• **ASSIGNMENT**: Required from the data below: the exact lines starting at the line containing "Mempengaruhi Biaya" and ending at the line containing "Deigverktøy i", with both ends kept and all pictures dropped.

Dataset entries:
^^^^^^^^
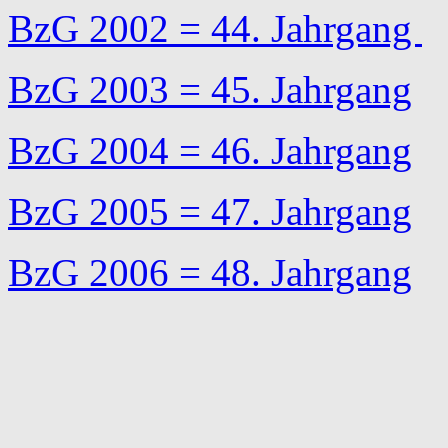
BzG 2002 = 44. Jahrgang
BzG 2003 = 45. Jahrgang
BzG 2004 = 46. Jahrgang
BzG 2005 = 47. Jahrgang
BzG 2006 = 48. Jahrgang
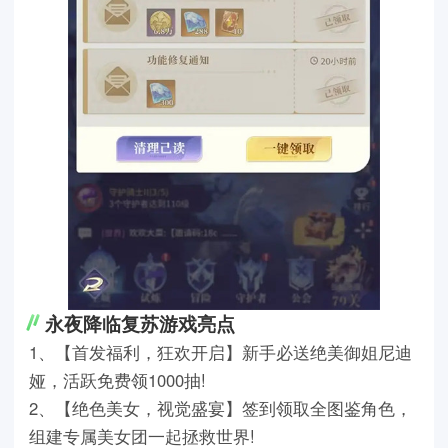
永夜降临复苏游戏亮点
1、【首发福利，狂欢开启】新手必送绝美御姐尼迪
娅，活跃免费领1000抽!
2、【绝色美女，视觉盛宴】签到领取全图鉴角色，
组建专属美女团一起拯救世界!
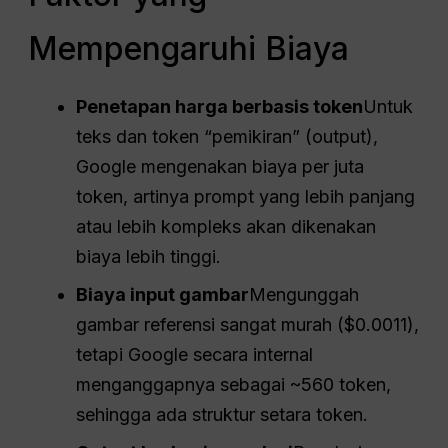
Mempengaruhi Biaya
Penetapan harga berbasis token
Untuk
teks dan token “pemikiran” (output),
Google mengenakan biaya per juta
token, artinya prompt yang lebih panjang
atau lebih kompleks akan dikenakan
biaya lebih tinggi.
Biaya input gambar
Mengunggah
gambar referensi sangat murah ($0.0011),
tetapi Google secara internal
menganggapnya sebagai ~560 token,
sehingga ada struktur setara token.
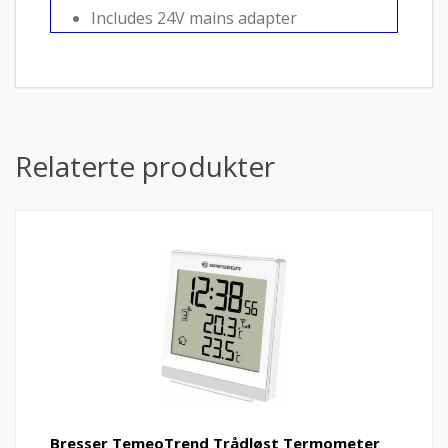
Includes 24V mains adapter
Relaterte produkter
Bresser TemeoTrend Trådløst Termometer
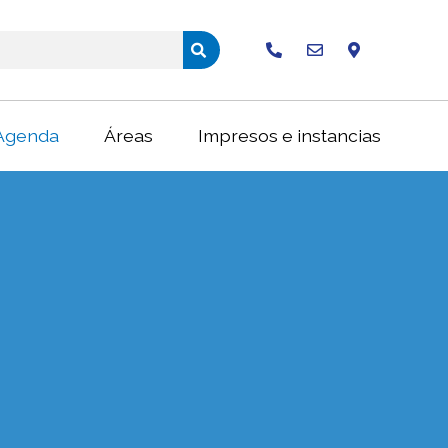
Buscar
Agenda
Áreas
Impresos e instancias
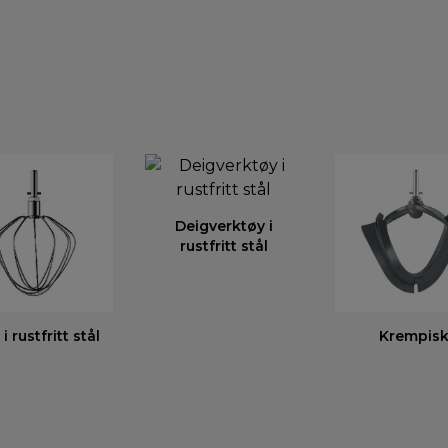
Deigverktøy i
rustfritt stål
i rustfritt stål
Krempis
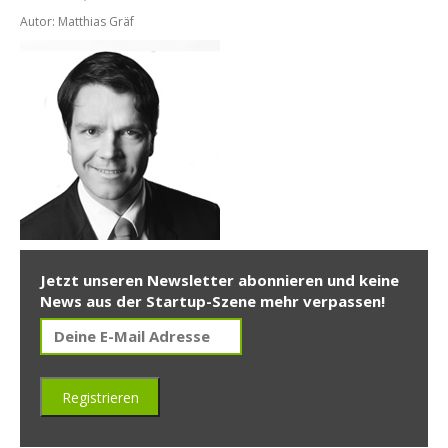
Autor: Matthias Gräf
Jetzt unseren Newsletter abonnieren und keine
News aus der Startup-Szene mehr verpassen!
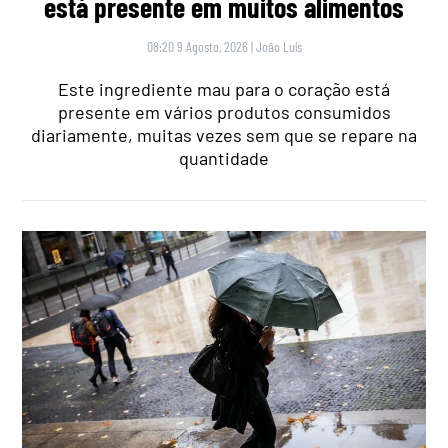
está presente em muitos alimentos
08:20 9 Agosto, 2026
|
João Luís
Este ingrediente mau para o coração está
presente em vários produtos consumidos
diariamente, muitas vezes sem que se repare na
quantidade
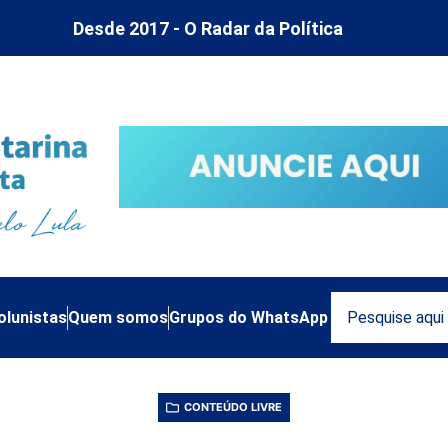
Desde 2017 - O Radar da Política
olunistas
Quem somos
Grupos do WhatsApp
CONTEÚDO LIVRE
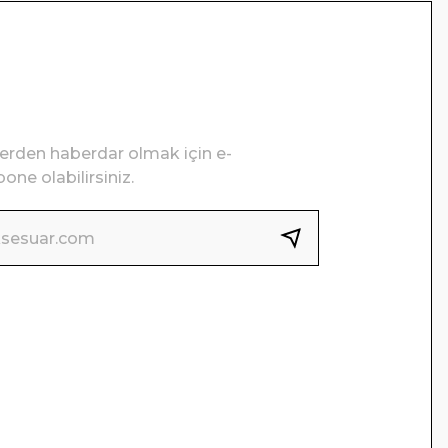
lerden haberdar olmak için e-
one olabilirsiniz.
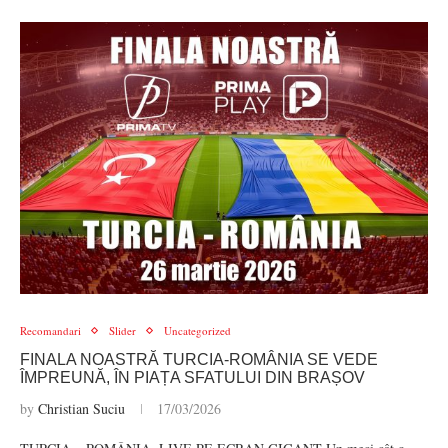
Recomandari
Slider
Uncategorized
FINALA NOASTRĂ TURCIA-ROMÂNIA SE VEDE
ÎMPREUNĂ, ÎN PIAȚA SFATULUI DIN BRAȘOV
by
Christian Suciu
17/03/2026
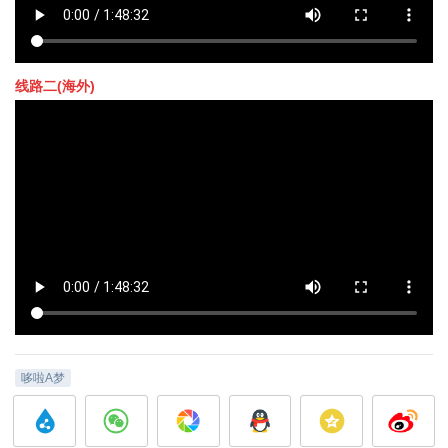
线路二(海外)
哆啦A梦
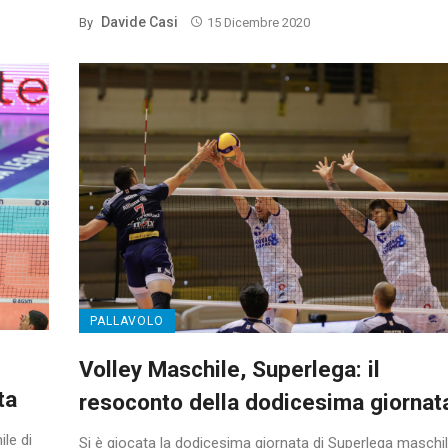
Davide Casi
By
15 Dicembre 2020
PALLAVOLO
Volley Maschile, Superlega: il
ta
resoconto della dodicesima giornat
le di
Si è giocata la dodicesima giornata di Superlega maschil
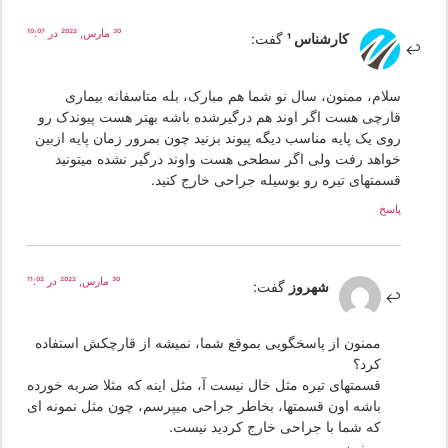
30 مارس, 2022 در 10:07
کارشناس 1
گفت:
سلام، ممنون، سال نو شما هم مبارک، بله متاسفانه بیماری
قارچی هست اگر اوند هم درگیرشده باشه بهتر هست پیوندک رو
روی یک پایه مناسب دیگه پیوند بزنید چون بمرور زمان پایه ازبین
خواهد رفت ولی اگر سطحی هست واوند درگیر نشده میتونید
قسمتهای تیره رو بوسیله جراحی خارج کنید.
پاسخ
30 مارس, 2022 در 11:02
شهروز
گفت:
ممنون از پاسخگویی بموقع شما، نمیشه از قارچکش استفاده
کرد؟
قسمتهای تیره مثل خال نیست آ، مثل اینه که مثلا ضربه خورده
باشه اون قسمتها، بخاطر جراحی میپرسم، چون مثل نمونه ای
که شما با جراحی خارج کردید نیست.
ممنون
^^^^^^^^
• **RESPONSE BOX**:
Mempengaruhi Biaya
Penetapan harga berbasis token
Untuk
teks dan token “pemikiran” (output),
Google mengenakan biaya per juta
token, artinya prompt yang lebih panjang
atau lebih kompleks akan dikenakan
biaya lebih tinggi.
Biaya input gambar
Mengunggah
gambar referensi sangat murah ($0.0011),
tetapi Google secara internal
menganggapnya sebagai ~560 token,
sehingga ada struktur setara token.
Includes 24V mains adapter
Relaterte produkter
Bresser TemeoTrend Trådløst Termometer
Buscar
Agenda
Áreas
Impresos e instancias
Deigverktøy i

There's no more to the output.